Jones released the track as a single in 1979 as "Love Boat Theme", with a cover of the Barry Manilow song "Ready to Take a Chance Again" on side B. In the same year, the song appeared on Jones's album Nobody Does It Better, this time billed as "The Love Boat".

==Track listing==
- 7" Single (US/UK)
A. "Love Boat Theme" – 2:57
B. "Ready to Take a Chance Again" – 2:51

- 7" Single (Australia)
A. "Love Boat" (Theme from T.V. Series)
B. "I Could Have Been a Sailor"

==Charts==

| Chart (1980) | Peak position |
|---|---|
| US Adult Contemporary (Billboard) | 37 |

==Cover versions==
- Actress and singer Charo, who guest starred in The Love Boat series, recorded the song for her 1978 album Olé Olé and released as a single in 1980.
- The aforementioned singer Jack Jones recorded the song in 1979 on his album The Full Life. It was released as a single soon after, and became his last charting song, reaching No. 37 on the Billboard Adult Contemporary chart.
- In 1981, Jacques Raymond released a cover of the song which peaked at no. 27 in his native Belgium the following year.
- Dionne Warwick's version was used as the theme song in the last season of The Love Boat (1985–1986).
- Dutch singer Mike Peterson recorded a house version in 1996 under the alias The Pacific Prince.

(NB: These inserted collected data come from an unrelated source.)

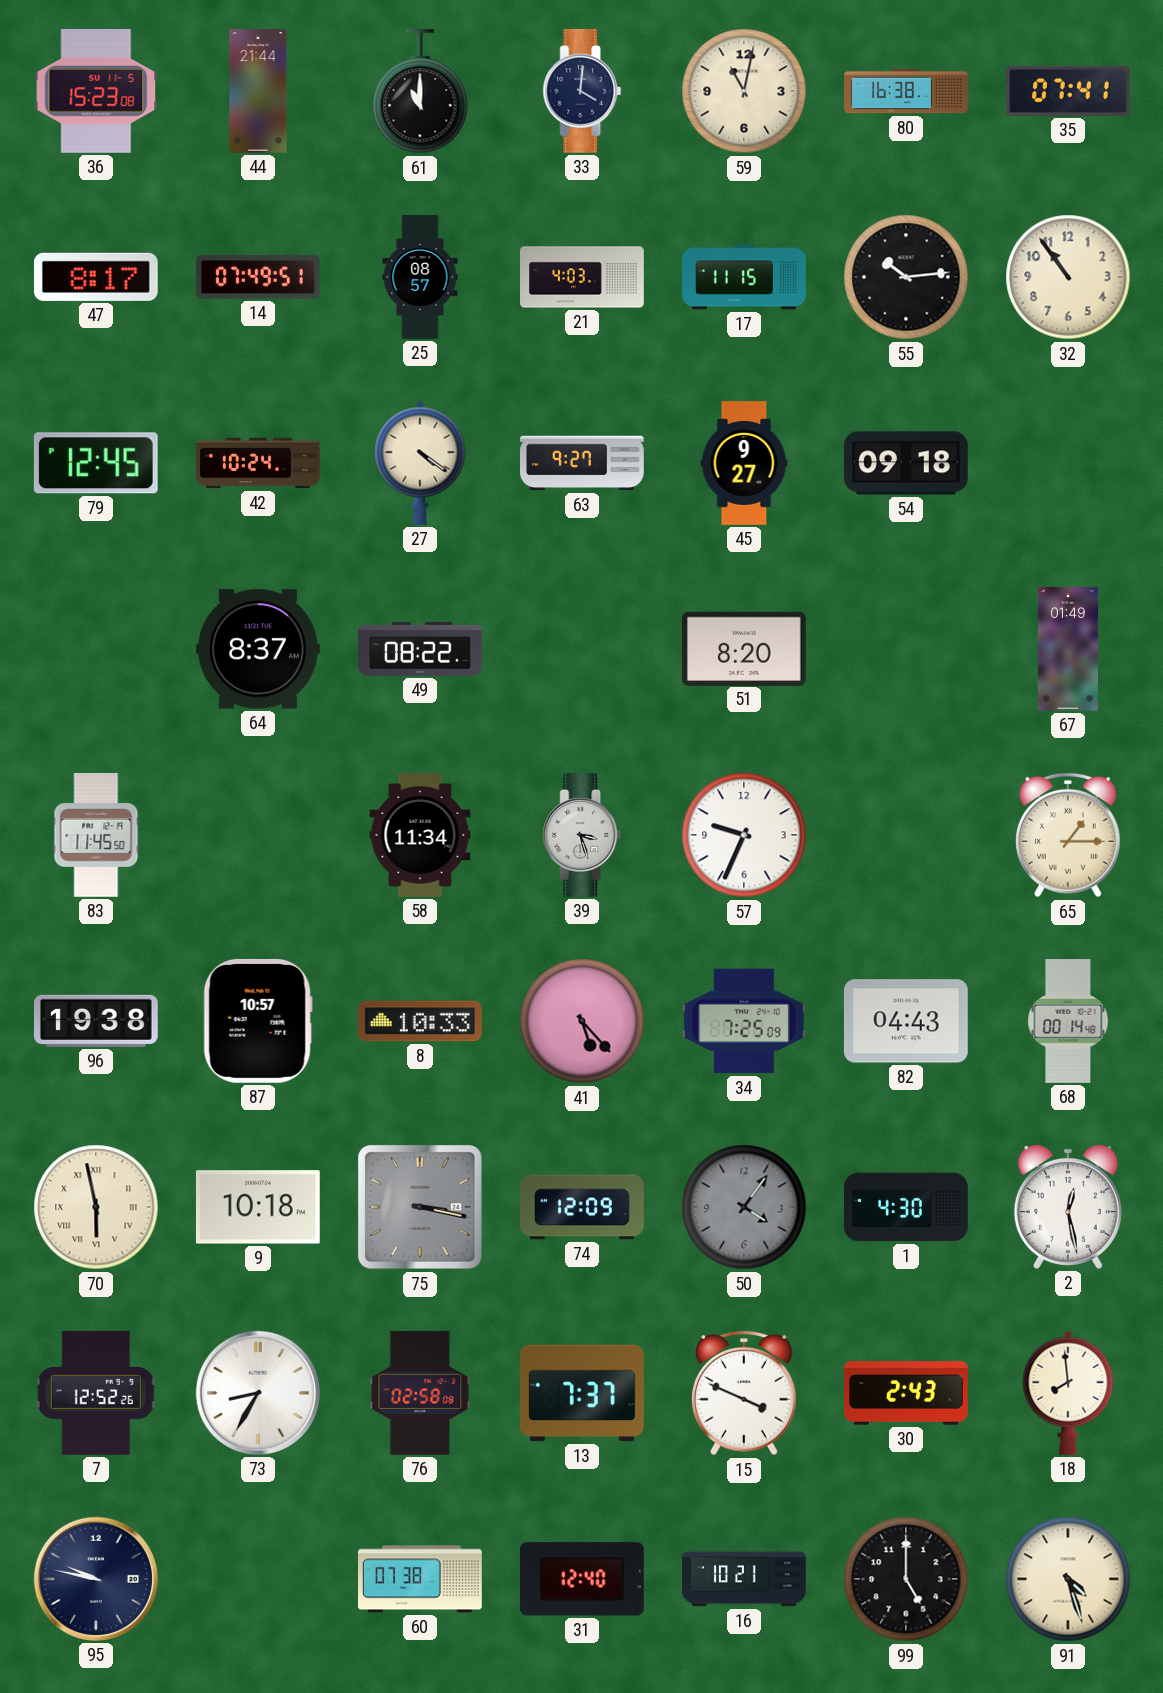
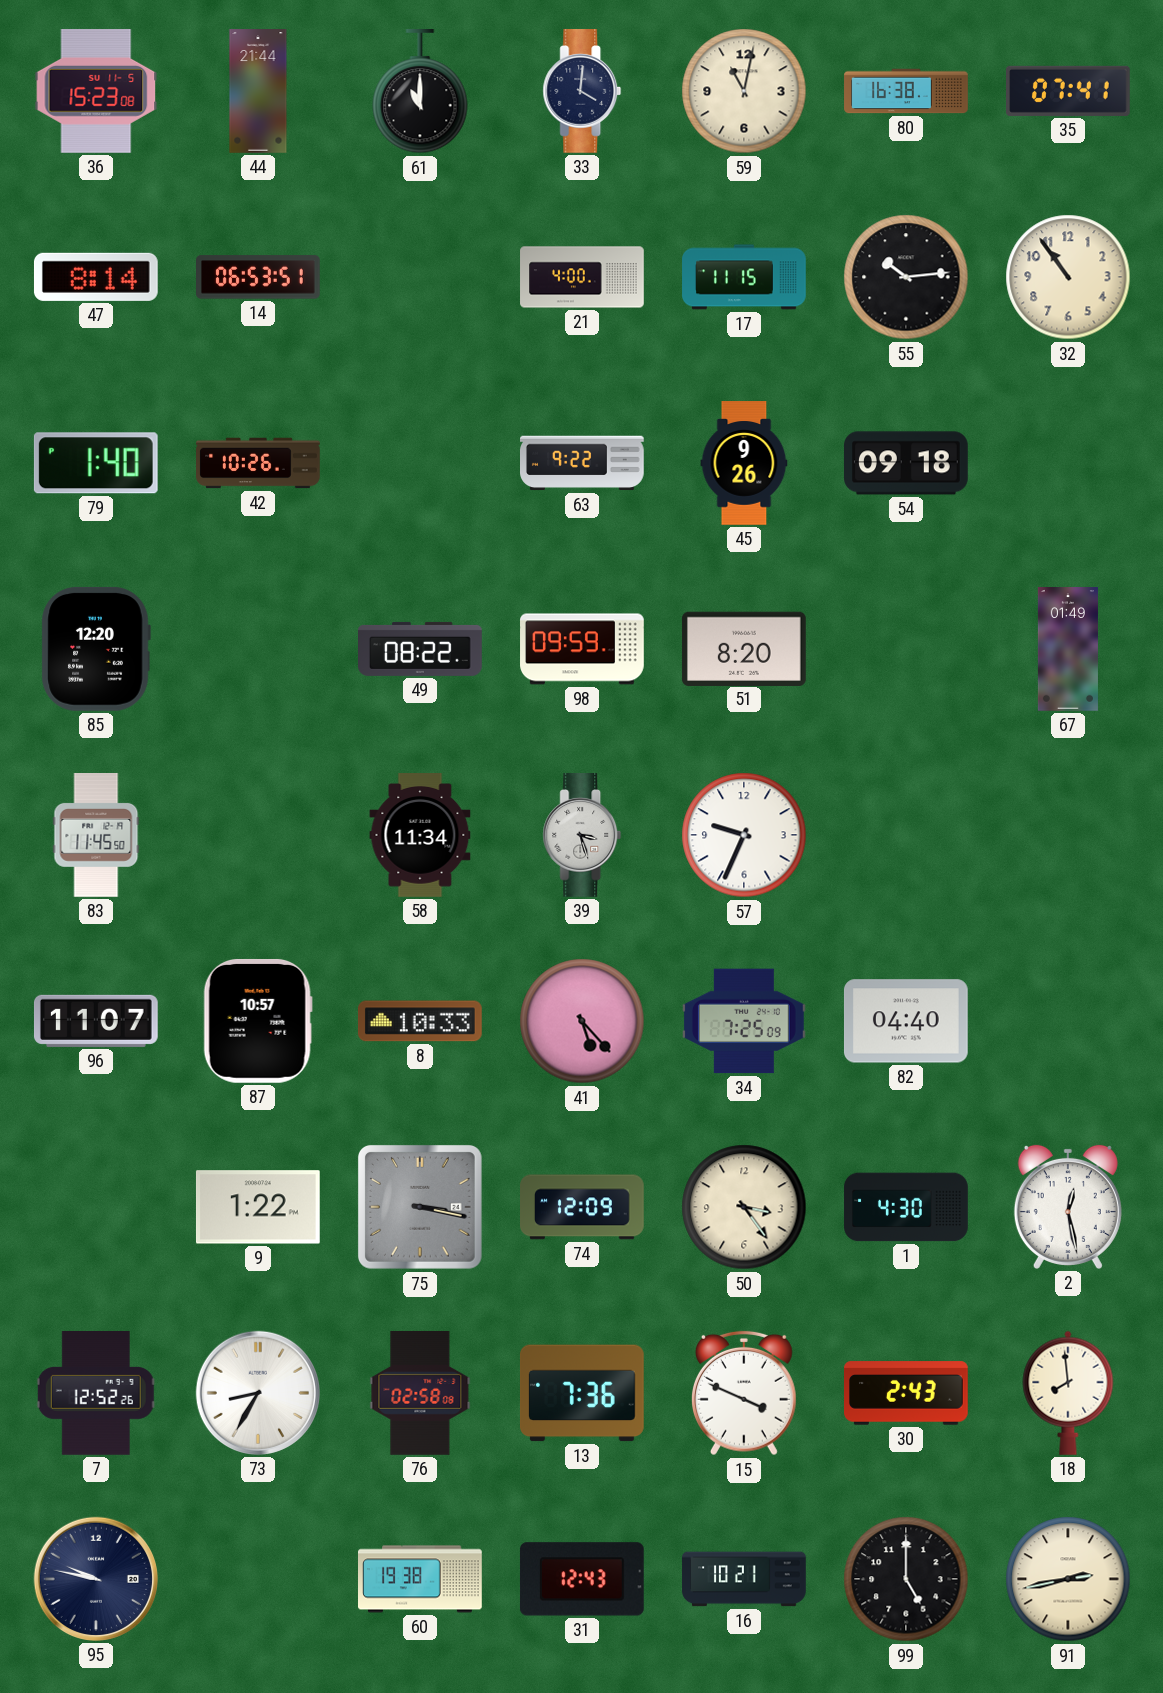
47: 8:17 -> 8:14
14: 07:49 -> 06:53
25: 08:57 -> none
21: 4:03 -> 4:00
79: 12:45 -> 1:40
42: 10:24 -> 10:26
27: 4:21 -> none
63: 9:27 -> 9:22
45: 9:27 -> 9:26
85: none -> 12:20
64: 8:37 -> none
98: none -> 09:59
65: 1:15 -> none
96: 19:38 -> 11:07
82: 04:43 -> 04:40
68: 00:14 -> none
70: 5:58 -> none
9: 10:18 -> 1:22
50: 4:06 -> 3:24
50 dial: grey -> cream
13: 7:37 -> 7:36
60: 07:38 -> 19:38
31: 12:40 -> 12:43
91: 4:27 -> 2:43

In the Netherlands, the single reached no. 17 for two weeks in November 1996. The Pacific Prince is considered a one-hit wonder as he never released a follow-up single.
- Amanda Lear covered the song on her 2001 comeback album Heart and released it as the lead single.
- Kylie Minogue performed a medley of the song and her track "Loveboat" on her 2008 tour KylieX2008.
- Olivia Newton-John recorded a cover of the song for the soundtrack to the 2011 film A Few Best Men.
- A cover by Frankie Bostello is playable in the videogame Just Dance 2014.
- Belgian band Swoop recorded the song for their 2015 album We gaan ervoor.
- A cover version was recorded and used as the opening credits song for the American & Australian versions of the Reality Competition Love Boat spin-off, The Real Love Boat with the song being sung by the show's respective hosts - with Rebecca Romijn and Jerry O'Connell singing on the American Real Love Boat and Darren McMullen singing on the Australian Real Love Boat.

==In popular culture==

Jack Jones lip-syncs the song in Airplane II (1982), appearing in a cameo as a lounge singer as Ted escapes from the hospital.

In the film Summer Rental (1985), Rip Torn's character Scully sings the song, describing it is as "an old sea ditty me mother taught me".

In the film Demolition Man (1993), the song was played by Sandra Bullock as a romantic background music in her apartment before the "virtual sex" between her and Sylvester Stallone.

On the "Singing the Blues" episode of Living Single (1995), a singer performs the song during amateur night at a restaurant the friends are visiting. While most of the group aren't too impressed with the singer, a jubilant Synclaire chimes in and performs along with him.

In the season 6 South Park episode “Red Hot Catholic Love” (2002), there is a parody of the Love Boat theme song, called “The Catholic Boat”. It also parodies the opening showed in the Love Boat TV show.

The season 2 Phineas and Ferb episode titled, "That Sinking Feeling" (2009) includes a parody of the song titled "Boat of Romance" sung by Love Boat singer Jack Jones with The Love Boat intro sequence being parodied.

The season 35 The Simpsons episode titled, "Murder, She Boat" (2023) includes a parody of the song titled "Nerd Boat" with The Love Boat intro sequence being parodied.

The cruise ship Regal Princess of Princess Cruises played the song in the horn. A later commercial from the cruise line features Ted Lasso actress Hannah Waddingham performing the song on its new Sun Princess.